I knew this would happen, when my experience watching Buffy and Angel for the first time would come to a bittersweet end. Fortunately, it only makes me want to go back and watch it all again.
Even though I came to Buffy late in the game, I was excited not only because I had finally become witness to one of our generations greatest television shows or because I had found a thrilling new venue for exploring my academic pursuits, but because I still had 143 more episodes left after “Welcome to the Hellmouth” over seven entire seasons to watch. “The Chosen Collection” was there next to my television or its individual folios were strewn about my desk by my computer just waiting to be watched and re-watched. When Buffy came to an end for me in early 2008, I was on a high and there was little time between the time I finished Buffy and when I began watching Angel.

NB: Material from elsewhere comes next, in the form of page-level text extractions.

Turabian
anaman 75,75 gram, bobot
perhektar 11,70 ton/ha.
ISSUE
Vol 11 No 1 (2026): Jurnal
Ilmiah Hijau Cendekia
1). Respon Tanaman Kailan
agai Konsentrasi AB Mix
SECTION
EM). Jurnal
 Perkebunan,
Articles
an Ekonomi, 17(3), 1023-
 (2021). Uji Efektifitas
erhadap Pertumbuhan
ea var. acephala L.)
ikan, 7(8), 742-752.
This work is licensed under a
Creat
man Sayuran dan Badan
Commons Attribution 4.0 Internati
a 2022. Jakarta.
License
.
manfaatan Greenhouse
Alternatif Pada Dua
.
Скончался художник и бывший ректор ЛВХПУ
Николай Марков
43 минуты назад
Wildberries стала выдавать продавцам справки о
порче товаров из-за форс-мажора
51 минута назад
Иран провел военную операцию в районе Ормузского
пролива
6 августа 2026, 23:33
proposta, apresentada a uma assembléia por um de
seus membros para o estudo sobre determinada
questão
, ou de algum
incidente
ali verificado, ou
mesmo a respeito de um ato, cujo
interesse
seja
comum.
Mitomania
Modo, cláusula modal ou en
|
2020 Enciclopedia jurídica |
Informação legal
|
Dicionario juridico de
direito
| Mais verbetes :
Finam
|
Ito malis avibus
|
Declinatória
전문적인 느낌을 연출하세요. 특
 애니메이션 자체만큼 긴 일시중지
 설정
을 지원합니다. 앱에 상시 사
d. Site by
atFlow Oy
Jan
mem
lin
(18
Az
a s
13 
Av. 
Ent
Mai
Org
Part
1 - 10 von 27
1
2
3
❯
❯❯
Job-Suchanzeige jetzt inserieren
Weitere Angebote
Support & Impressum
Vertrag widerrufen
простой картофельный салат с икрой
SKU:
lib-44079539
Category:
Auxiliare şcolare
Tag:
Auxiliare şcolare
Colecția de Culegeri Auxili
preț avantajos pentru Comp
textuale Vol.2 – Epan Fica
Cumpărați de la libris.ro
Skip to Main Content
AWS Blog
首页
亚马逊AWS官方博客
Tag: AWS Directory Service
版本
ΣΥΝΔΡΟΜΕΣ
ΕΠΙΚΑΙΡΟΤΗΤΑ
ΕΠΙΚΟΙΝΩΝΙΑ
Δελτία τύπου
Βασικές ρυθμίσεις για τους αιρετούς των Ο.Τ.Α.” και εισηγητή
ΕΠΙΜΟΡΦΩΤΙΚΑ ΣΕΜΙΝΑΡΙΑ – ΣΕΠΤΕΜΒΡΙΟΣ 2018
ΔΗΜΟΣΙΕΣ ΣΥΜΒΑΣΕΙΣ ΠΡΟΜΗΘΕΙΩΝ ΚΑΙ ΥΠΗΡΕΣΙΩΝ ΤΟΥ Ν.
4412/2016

Slayage Conference 3 came as I was nearing the end of Angel’s third season. Despite the numerous exclamations directed at me of “What?! You haven’t seen all of Angel?” and Nikki Stafford’s oft-voiced exuberance over the glorious manner in which Angel bowed out to television audiences at the end of its fifth and final season, I was still happy to hold on to the fact that I had not finished it, always looking forward to the fact that I knew I could still return to a world that was familiar and unfamiliar all at once-where anything could happen and it would still manage to surprise me, even four or five years after the show originally aired.
A few weeks ago, I finally finished Angel.
What next? I had already begun collecting the fantastic Season 8 of Buffy-how ‘bout that reveal at the end of Issue 16?-and however pleased I was at the way the television series of Angel ended, I knew I would inevitably check out Angel: After The Fall which is essentially Angel: Season Six. In fact, I figured I would be in need of an Angel-fix that I actually purchased the bound edition of After The Fall’s first story arc in a hardcover which collects the first five issues before I even finished the last few episodes so I would have it at my fingertips when the screen went dark. Does anyone else think that Angel looks a hell-of-a-lot like Nathan Fillion in this illustration? The association is interesting taking into account Nathan Fillion auditioned for the role of Angel on Buffy, but was told he was too old.
It happens with vacations, it happens with movies, it happens with television shows-sooner or later, these things come to an end and we are forced not to forget what we have experienced but reminisce fondly about them and reestablish them within a new context in our lives. Instead of watching a show faithfully week to week, we have marathons and in the case of Buffy, sing-a-longs, we have our friends watch these works of art, we write about them, we instruct by them. We use these cultural products in new ways and we re-experience them which can be just as enjoyable. I may have finished watching Buffy and Angel as an initial pass-through, but now I can experience them upon again in a different way.
Thankfully, Whedon and Co.—IDW Publishing, Dark Horse, the writers, illustrators and inkers of the comics-are a benevolent people who will allow me the pleasure of continuing my foray into the Buffyverse and I don’t quite have to go through a painful lamenting process since I finished the shows.
Yesterday's purchases at Zanadu, the comic book store downtown, are evidence that the world I cherish is still in motion. A well-spent $20 bill garnered me Angel: After The Fall, issues 7 through 11. And a sidenote: while I understand the monetary motivation to have variant covers with comic books, it is still immensely frustrating, but I think I picked the pretty ones.
On a shelf in my humble apartment, looked over by a mean statuette of Darth Vader, “The Chosen Collection” stands beside the collector's set of Angel and Firefly: The Complete Series in a kind of holy trio, a Joss Whedon shrine of sorts. Above that the first sixteen and counting issues Buffy Season 8 and the first eleven of Angel: After The Fall.
If my shelf or the sales numbers serve any amount of proof, I don’t think there will ever come a time when we live in a Buffyless world.
Thank Whedon (and yourselves) for that.